HG: The Invisible Man.

The Invisible Man
. It was in a basement, where the wall was uneven and it was damp and they had curtains. And that was where they lived. Jimmy happened to be a very nice young man. After the war, when my father had made money, he hired him as a chauffeur to drive him back and forth from work. Jimmy was ambitious; he wanted to go to college and become an aeronautics engineer.

The school was exactly across the street from us: P.S. 187. I could look down from my window and yell down to the kids. I was the pitcher on the team, [and] I said, “I’ll be down in a minute, as soon as my piano lesson is over,” which drove me crazy.

In the third grade or so—Jimmy told me this later, because I sort of tried to adopt him. He was an older kid and I liked him and he talked to me, and I would go down to the basement until my mother would come and get me. But when I talked to him, he was telling me in the third grade, Ms. Roberts, the principal, called him into the office and said, “Jimmy, you’ll be happier going to school with your own people.”

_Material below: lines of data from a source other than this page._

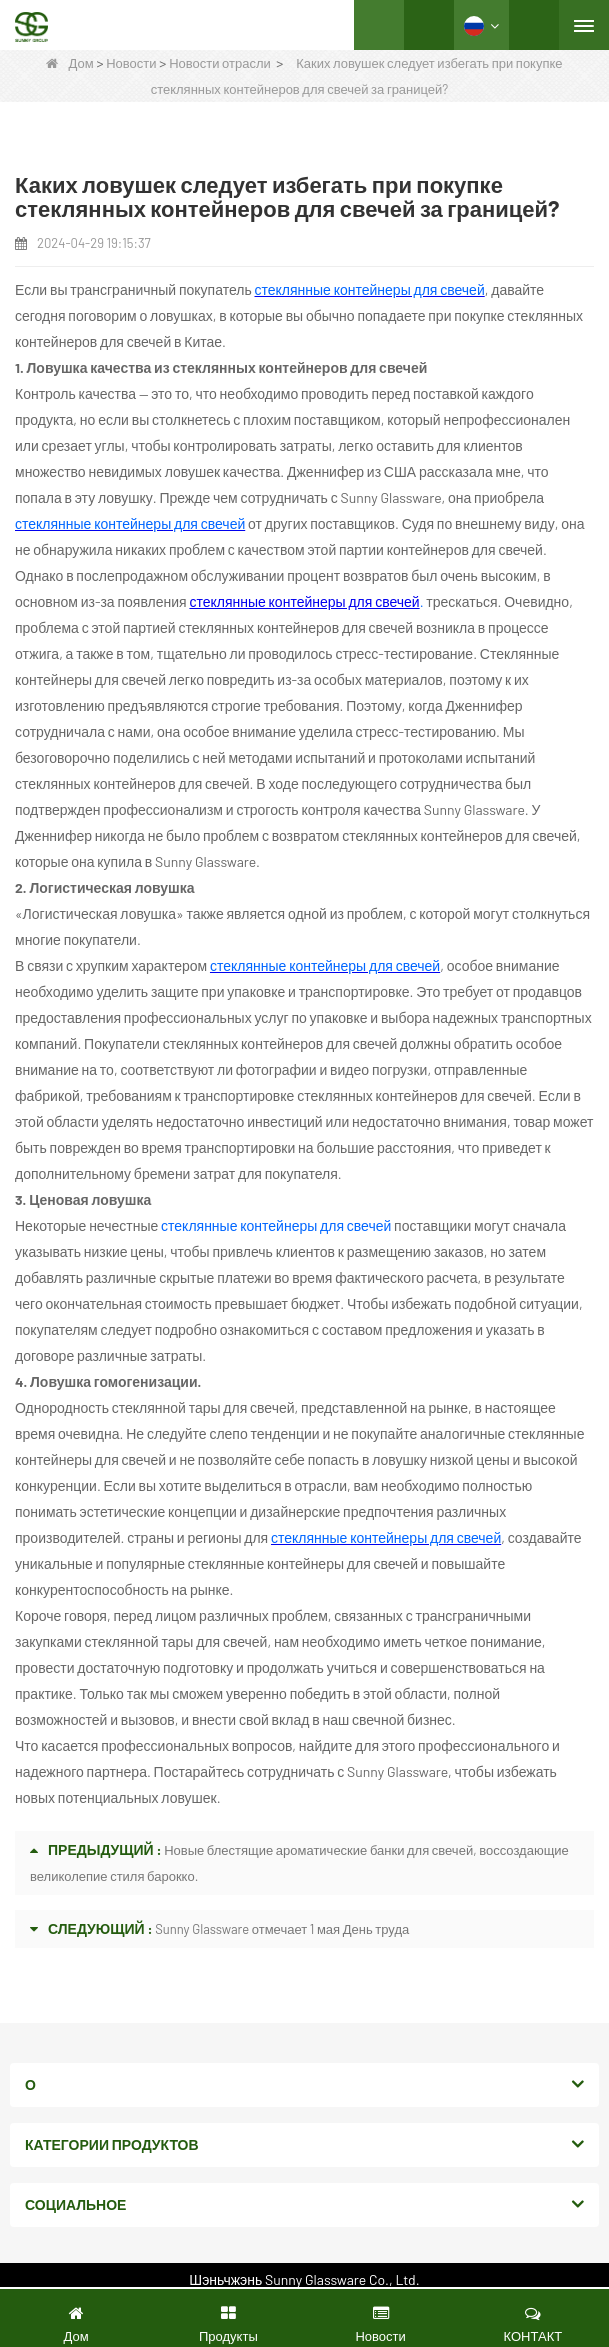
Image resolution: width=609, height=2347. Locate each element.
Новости (131, 63)
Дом (69, 63)
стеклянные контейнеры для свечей (304, 601)
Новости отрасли (220, 63)
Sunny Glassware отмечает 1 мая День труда (282, 1929)
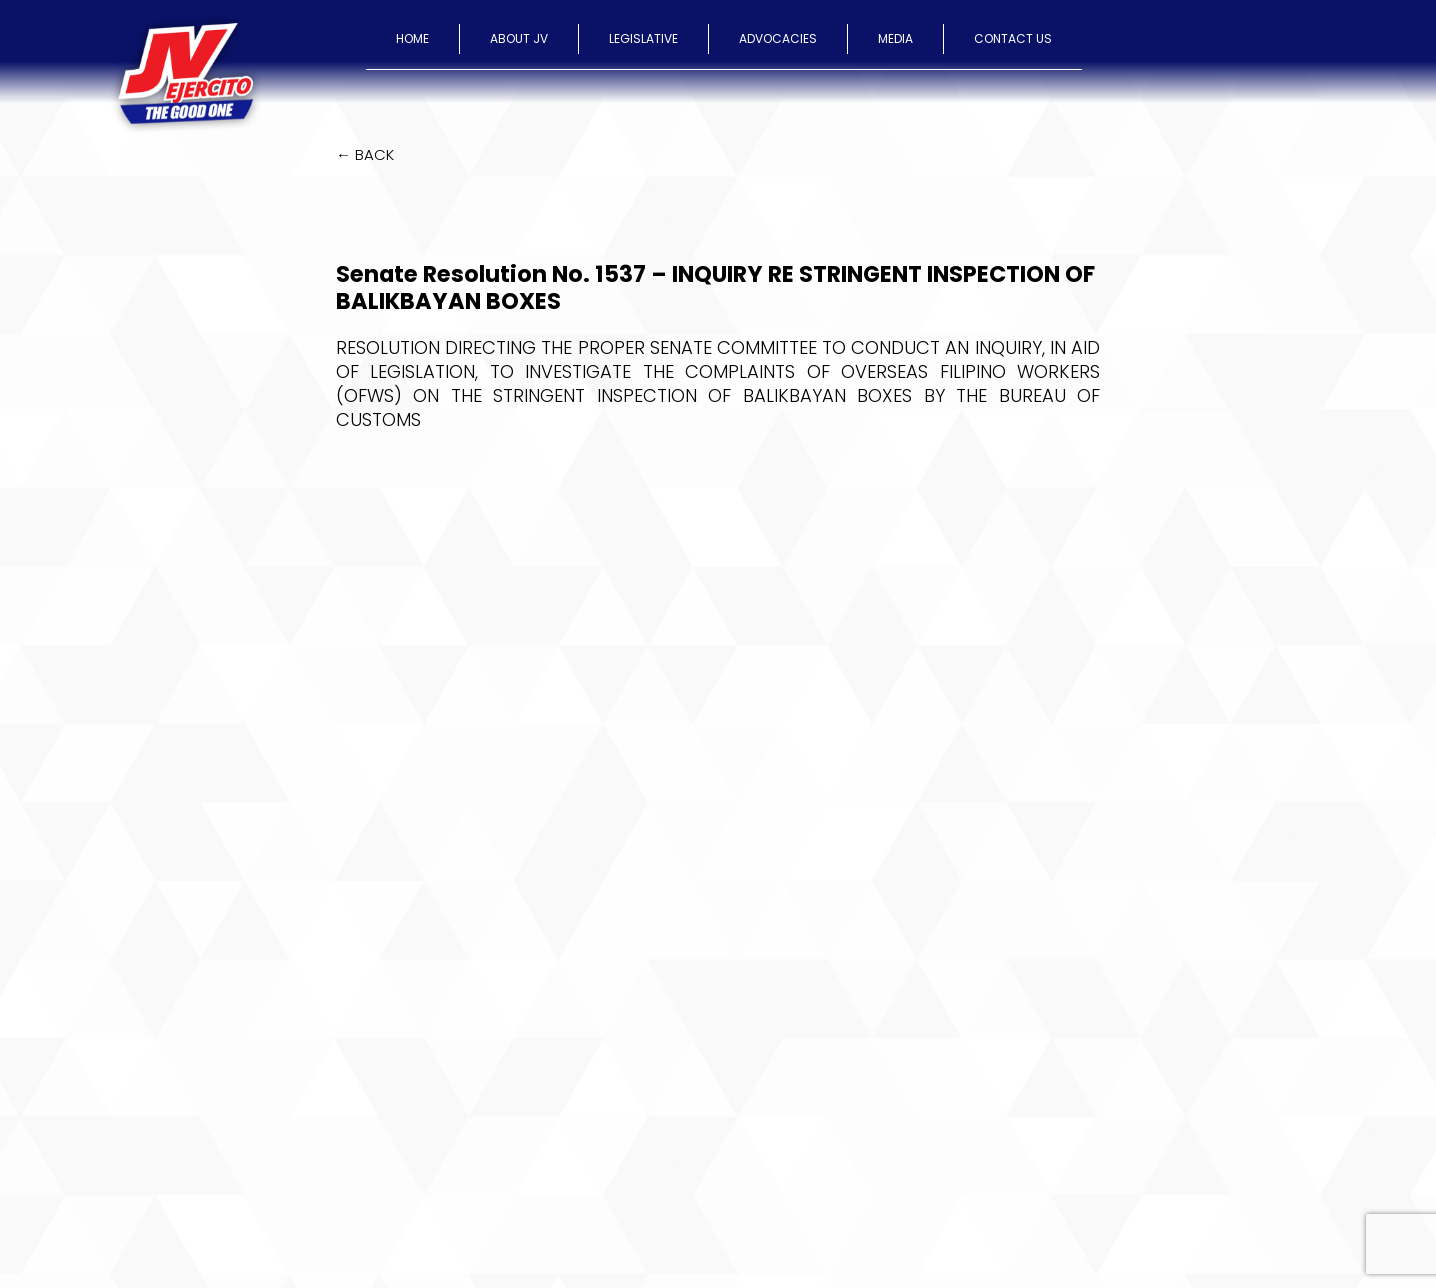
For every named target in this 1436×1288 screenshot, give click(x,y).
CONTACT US (1013, 38)
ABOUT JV (519, 38)
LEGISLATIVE (643, 38)
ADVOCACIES (778, 38)
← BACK (365, 154)
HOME (412, 38)
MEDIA (895, 38)
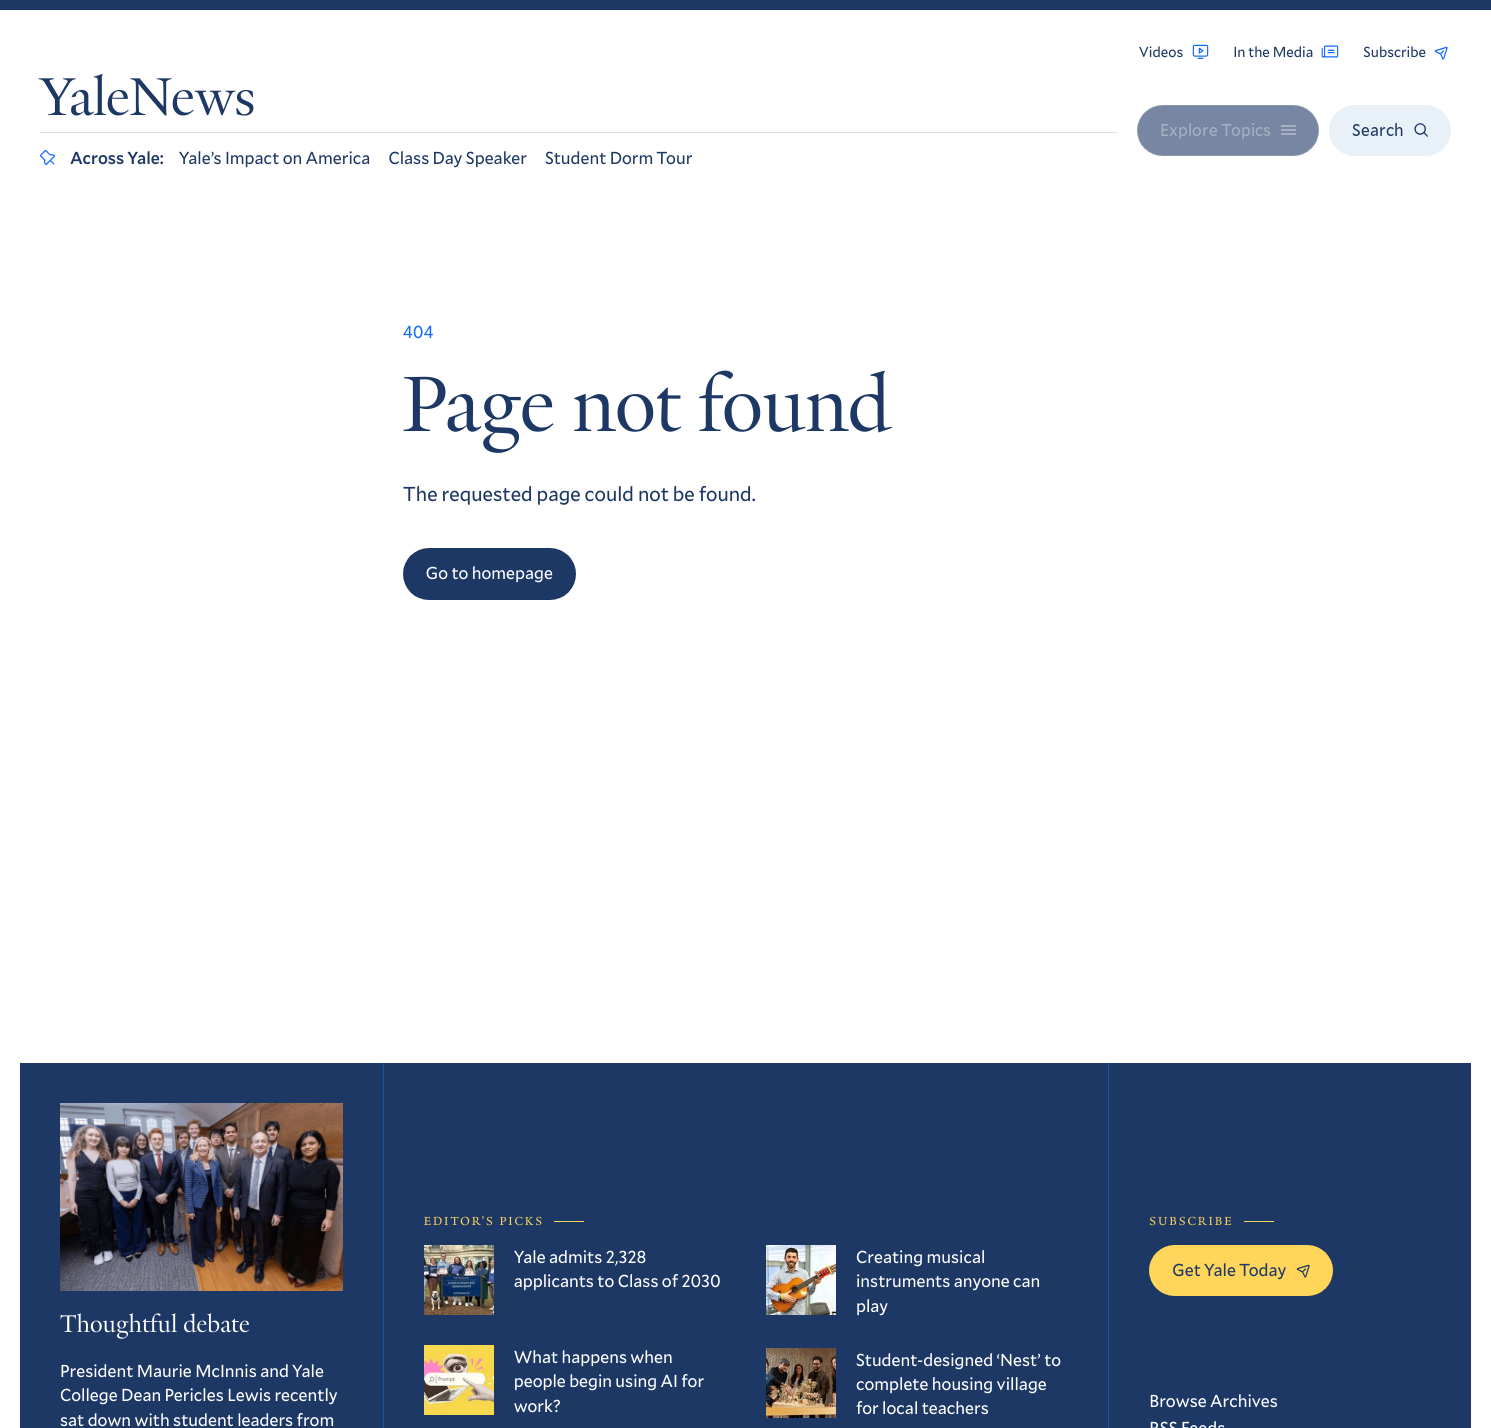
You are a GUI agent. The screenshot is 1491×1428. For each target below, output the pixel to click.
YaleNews (147, 102)
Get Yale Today (1241, 1269)
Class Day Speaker (457, 157)
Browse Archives (1213, 1400)
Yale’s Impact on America (275, 157)
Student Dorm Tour (618, 157)
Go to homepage (489, 572)
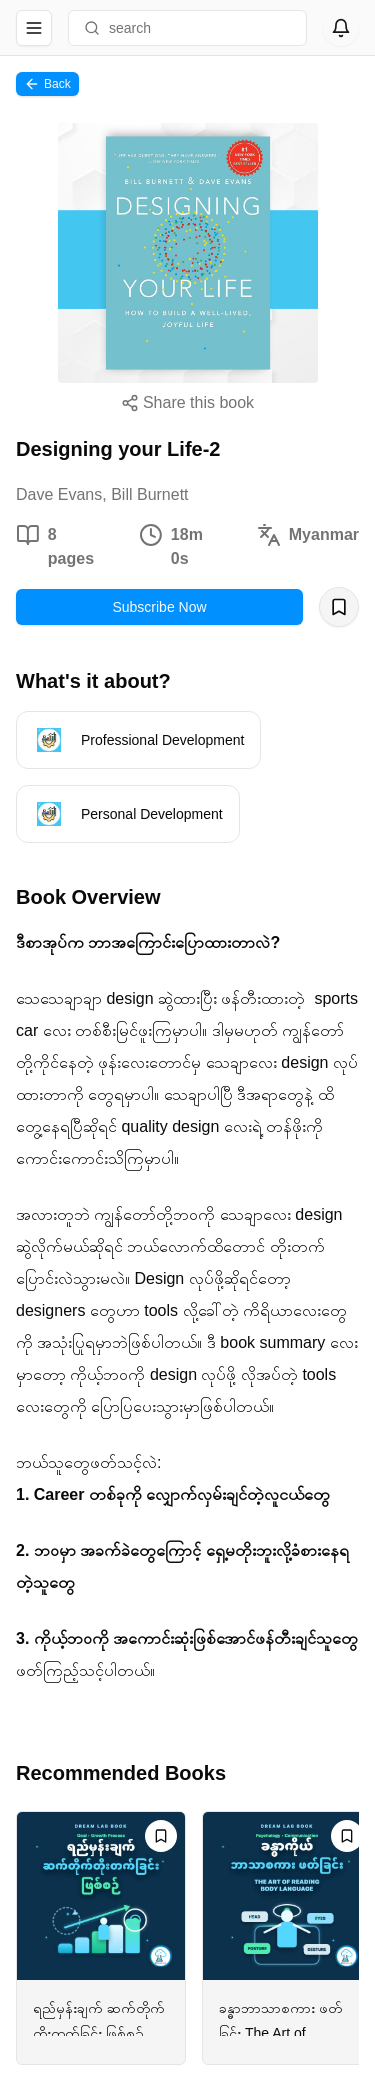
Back (47, 84)
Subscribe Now (159, 607)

She sent him from P.S. 187 to a school in Harlem. He was pretty bitter about it when he talked to me because he was smart. And even if he wasn’t smart, he lived across the street from the school. He could’ve been the worst kid in the school [and it wouldn’t have mattered]—we had some bad kids and they went to P.S. 187; they didn’t kick them out.

Views of Japanese and German Americans

KG: Did you have any feelings about the Japanese [Americans in New York]?

Well, I wouldn’t have considered them full human beings. The same way there was the Chinese laundry—you know, “No tickee, no shirtee.” That was how we looked at anybody Asian—and, of course, the way the American government did, too. We were all alike that way.

And Germans—nobody stressed German [Americans], even if you were Jewish. I don’t think they talked about Germany so much then. I mean, yes, after the war people were not buying Volkswagens for thirty years.